--- START ---

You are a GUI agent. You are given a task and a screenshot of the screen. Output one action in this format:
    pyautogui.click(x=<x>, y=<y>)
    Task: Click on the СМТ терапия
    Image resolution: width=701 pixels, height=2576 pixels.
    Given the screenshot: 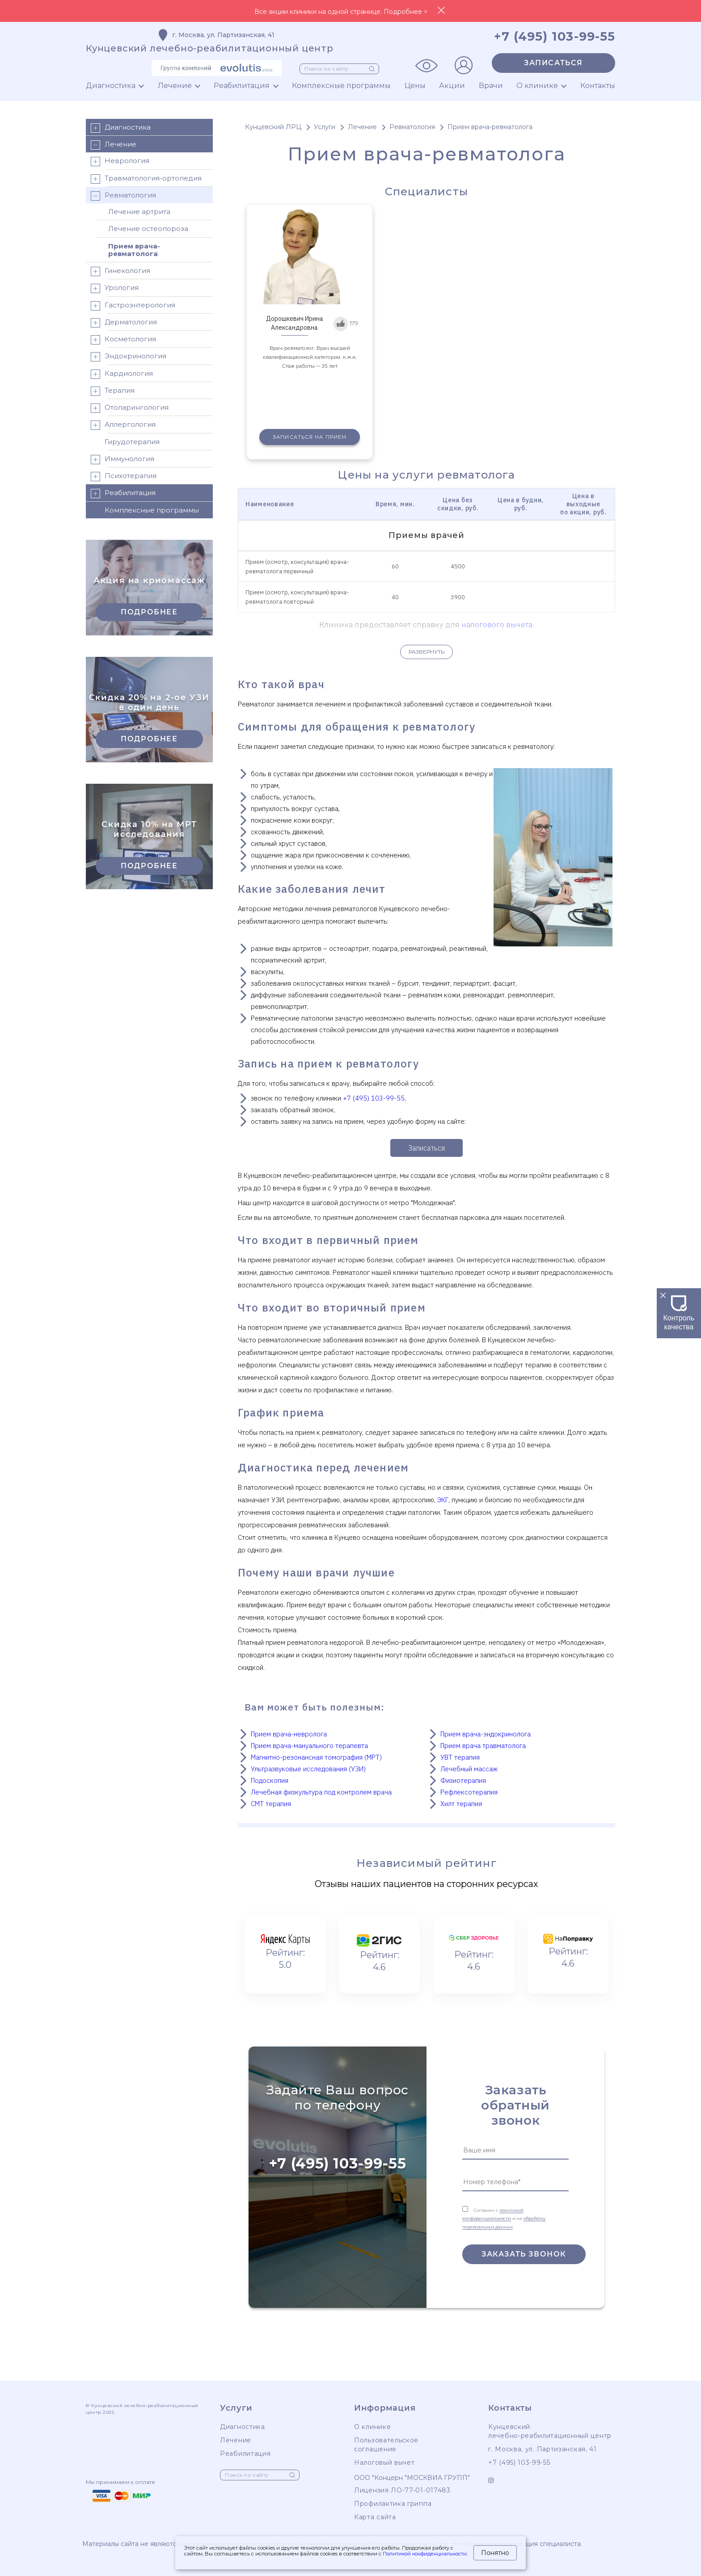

--- END ---

Extract the full listing above verbatim; pictures are to be left out of the copy.

Answer space
You are a GUI agent. You are given a task and a screenshot of the screen. Output one action in this format:
    pyautogui.click(x=<x>, y=<y>)
    Task: Click on the СМТ терапия
    Image resolution: width=701 pixels, height=2576 pixels.
    Given the screenshot: 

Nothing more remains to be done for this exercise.